Mahasiswa Indonesia Berharap Jam Kerja Mereka di Australia Tak Perlu Dibatasi

Mahasiswa Indonesia Berharap Jam Kerja Mereka di Australia Tak Perlu Dibatasi
Mahasiswa doktoral bidang teknik di Monash University, Naufan Nurrosyid, mengaku tak ingin menyia-nyiakan waktunya di Australia sehingga memilih bekerja sebagai cleaner dan asisten dosen.  (Supplied)

Bangga bisa bekerja di Australia

Pengalaman bekerja di Australia yang menyenangkan juga dialami Jessica Vania Budiman, mahasiswa S1 jurusan desain komunikasi visual di University of South Australia.

Perempuan asal Jogja yang akrab disapa Jess tiba di Adelaide sejak Februari 2022 dan kini bekerja di pabrik es krim.

"Aku bekerja casual lima hari di pabrik es krim sejak tahun lalu. Menyenangkan sih. Kalau tidak sedang kuliah saya bisa kerja delapan hingga sembilan jam. Kalau pas kuliah kira-kira setengah hari jadi lima jam," ujarnya.

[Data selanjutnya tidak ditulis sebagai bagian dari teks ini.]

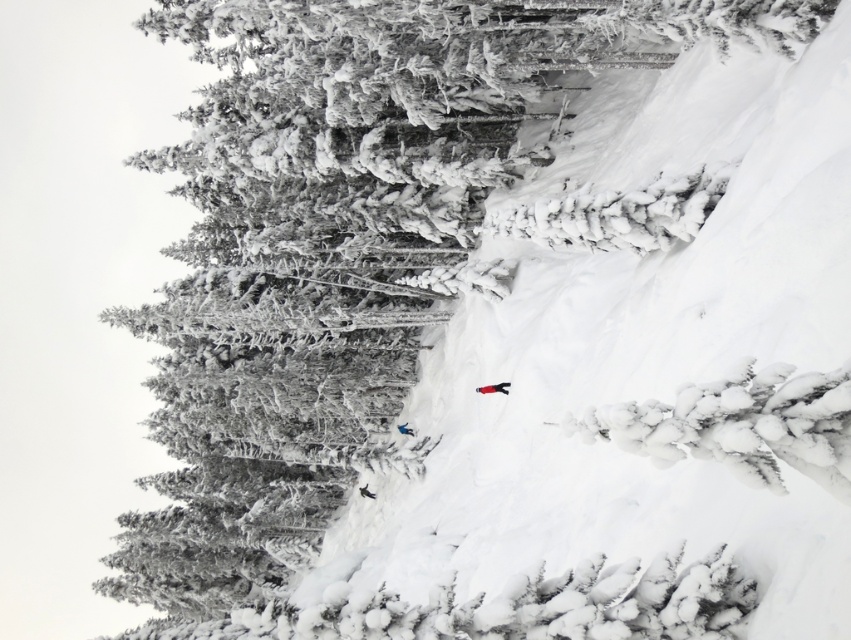 You are a photographer trying to capture the white matte snowboard at center and the white matte snowboarder at center in a single shot. Which object should you focus on first to ensure both are in frame?

The white matte snowboard at center is in front of the white matte snowboarder at center, so you should focus on the white matte snowboard at center first to ensure both are in frame.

Di masa awal kerjanya, Jess ditempatkan di bagian produksi, namun sekarang telah dipercaya oleh perusahaan untuk membantu di kantor.

"Aku dikasih kesempatan untuk kerja sesuai bidangku di desain grafis. Jadi di samping kerja di produksi juga kerja di office," jelasnya.

"Aku merasa bangga bisa bekerja sesuai dengan jurusanku di Australia," kata Jess.

Menurut pengalamannya sebagai mahasiswa sambil bekerja, Jess menilai pembatasan jam kerja seharusnya tidak perlu karena setiap mahasiswa tentunya sudah mengetahui prioritas mereka masing-masing.

"Apalagi seperti saya dari Indonesia ya, saya mau ambil kesempatan sebanyak-banyaknya untuk kerja di sini karena kurikulum pendidikannya juga lebih renggang daripada kurikulum di Indonesia," jelas anak pertama dari dua bersaudara ini.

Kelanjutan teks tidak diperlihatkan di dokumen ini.